ThmDex – An index of mathematical definitions, results, and conjectures.
Riemann integral analogue to infinite geometric series
Formulation 2
Let $q \in (0, 1)$ be a D5407: Positive real number such that
(i) $f : [0, \infty) \to [0, \infty)$ is an D4367: Unsigned real function
(ii) \begin{equation} f(x) = q^x \end{equation}
Then
(1) $f$ is an D6103: Improperly Riemann integrable real function on $[0, \infty)$
(2) \begin{equation} \int^{\infty}_0 q^t \, d t = - \log q \end{equation}
Proofs
Proof 1
Let $q \in (0, 1)$ be a D5407: Positive real number such that
(i) $f : [0, \infty) \to [0, \infty)$ is an D4367: Unsigned real function
(ii) \begin{equation} f(x) = q^x \end{equation}
Let $b \in (0, \infty)$ be a positive real number.
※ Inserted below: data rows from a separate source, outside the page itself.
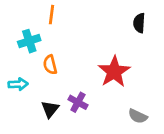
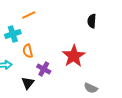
orange line: (51, 15) -> (29, 15), turned 56
purple cross: (78, 102) -> (44, 69), moved

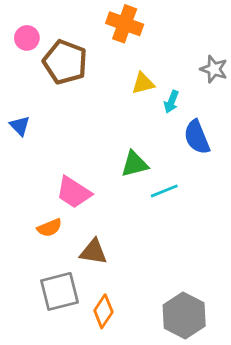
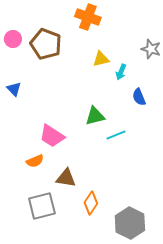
pink circle: (27, 38) -> (13, 39), moved
blue semicircle: (197, 137) -> (139, 97), size x0.7
orange diamond: (103, 311) -> (91, 203), moved

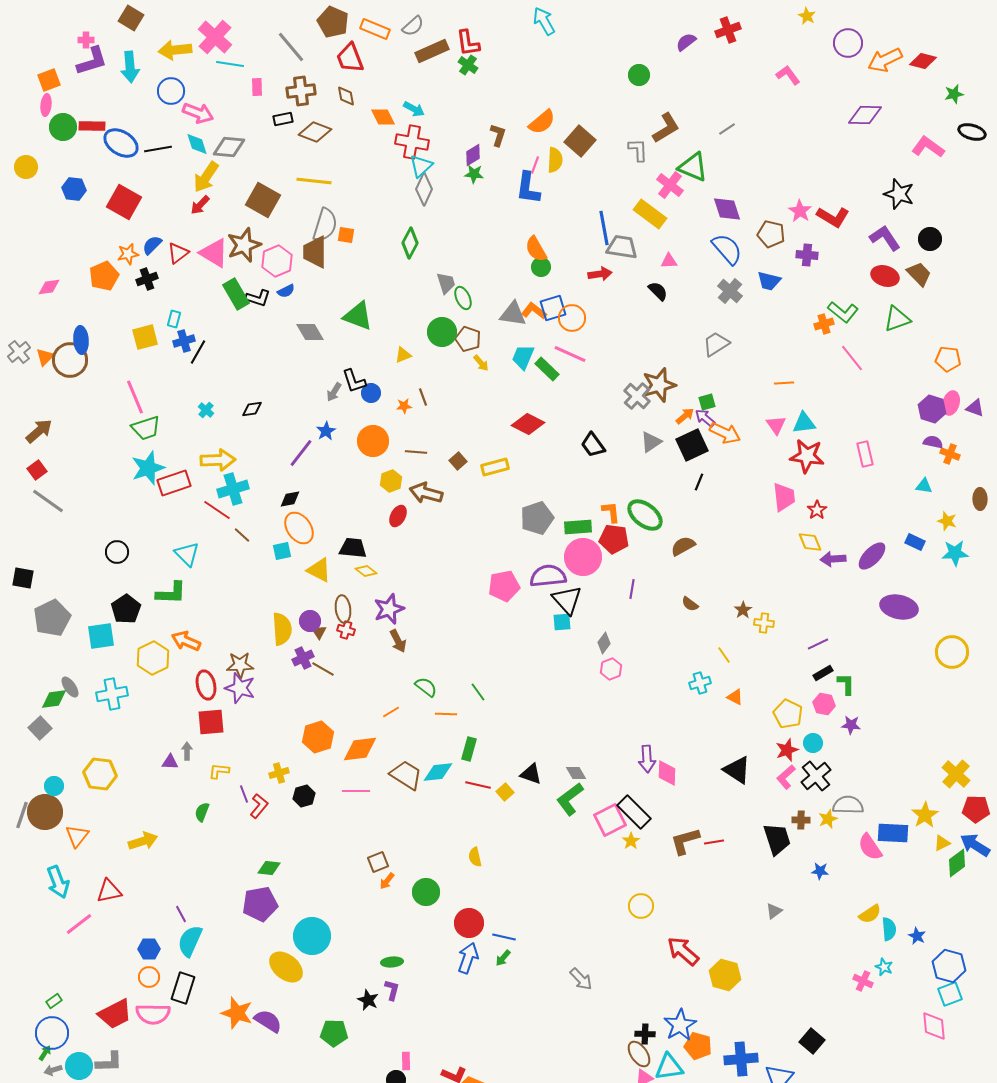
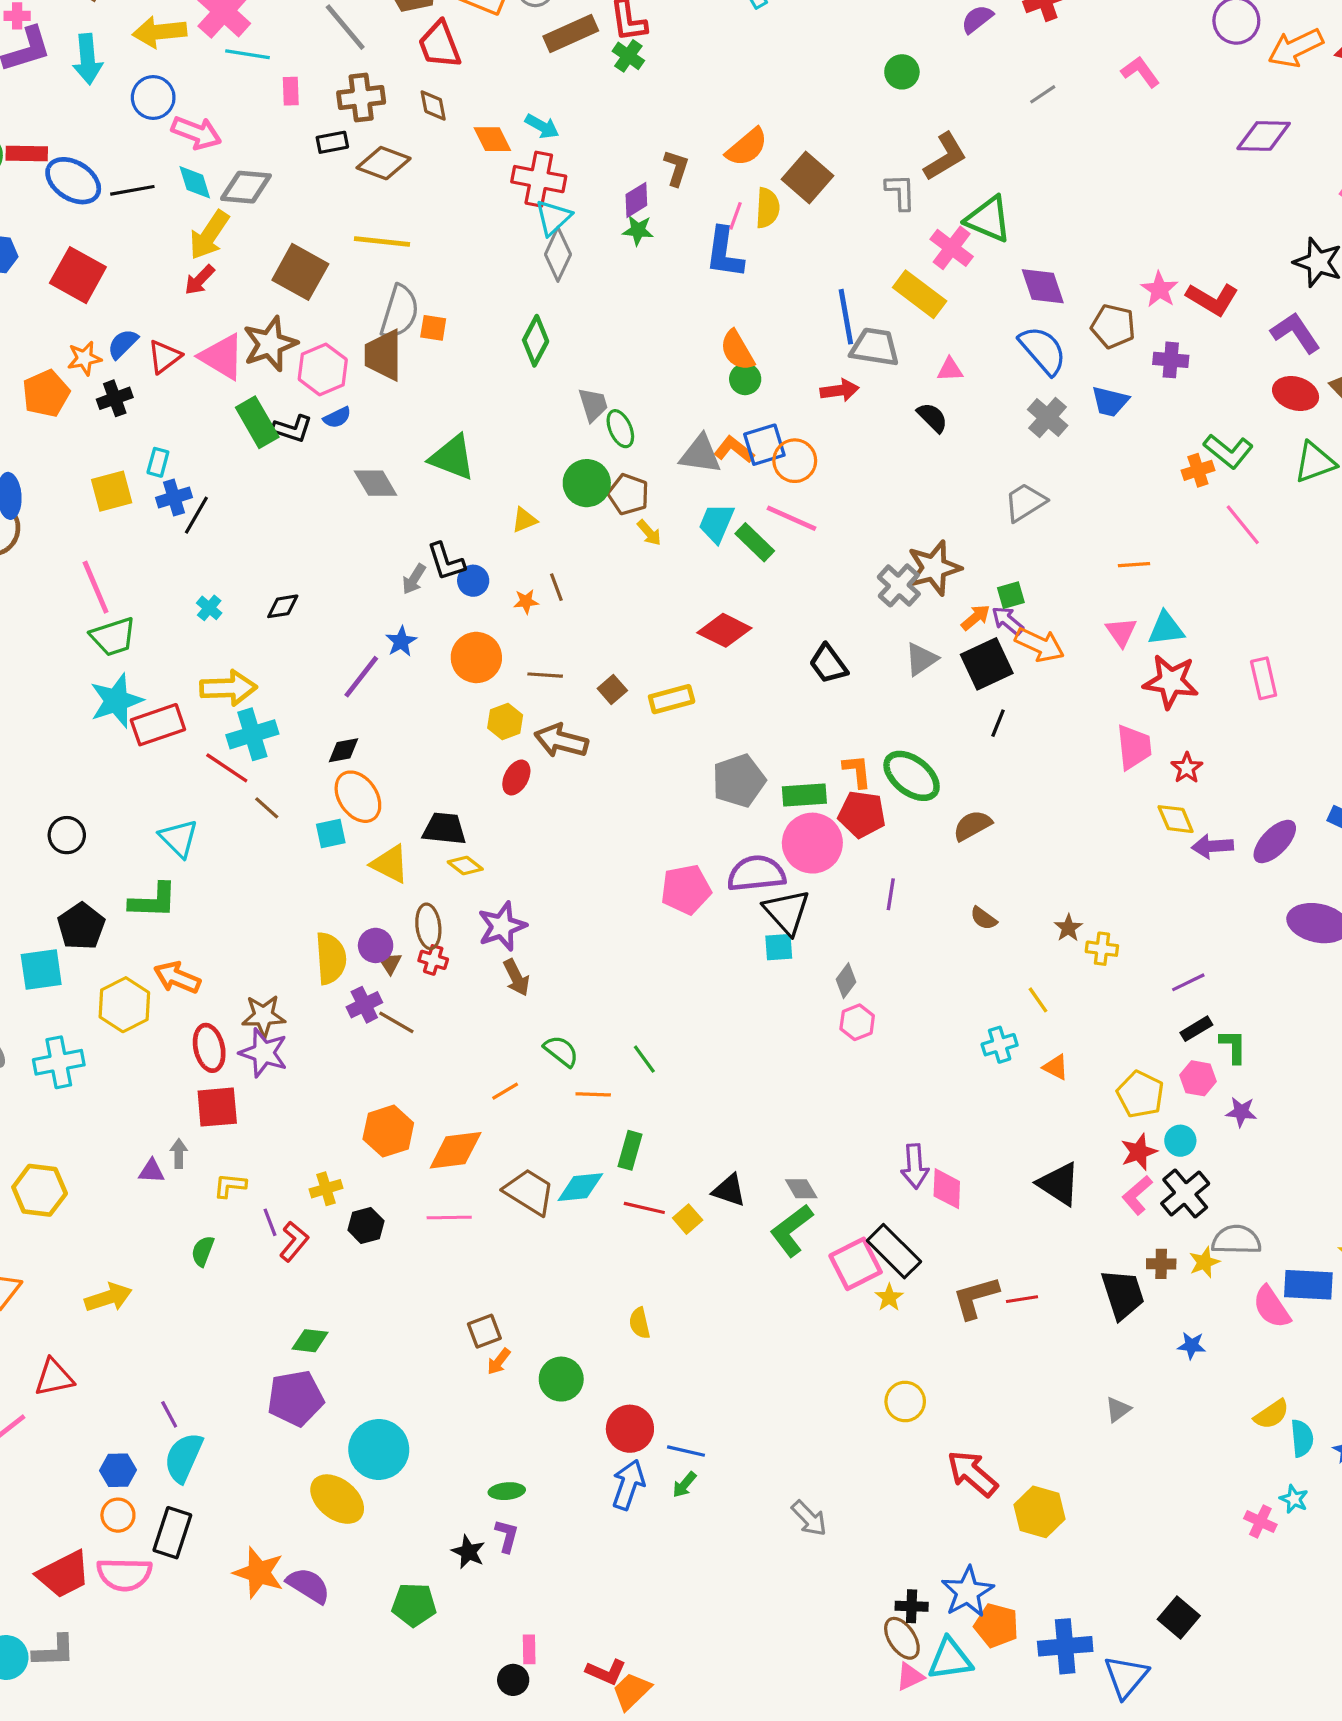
gray line: (727, 129) -> (1043, 94), moved

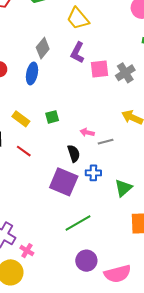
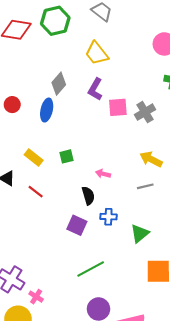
gray line: (106, 142) -> (145, 186), moved
purple square: (64, 182) -> (77, 225), size x0.7

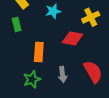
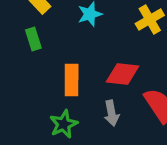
red diamond: (72, 38) -> (122, 74), moved

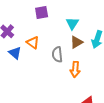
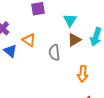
orange arrow: (75, 69) -> (83, 74), moved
Using R3184: Second fundamental theorem of Riemann integral calculus, we have \begin{equation} \int^b_0 q^t \, d t = \left[ q^t \log q \right]^b_0 = q^b \log q - q^0 \log q = q^b \log q - \log q \end{equation} Since $q^b \to 0$ as $b \to \infty$, then \begin{equation} \int^{\infty}_0 q^t \, d t = - \log q \end{equation} $\square$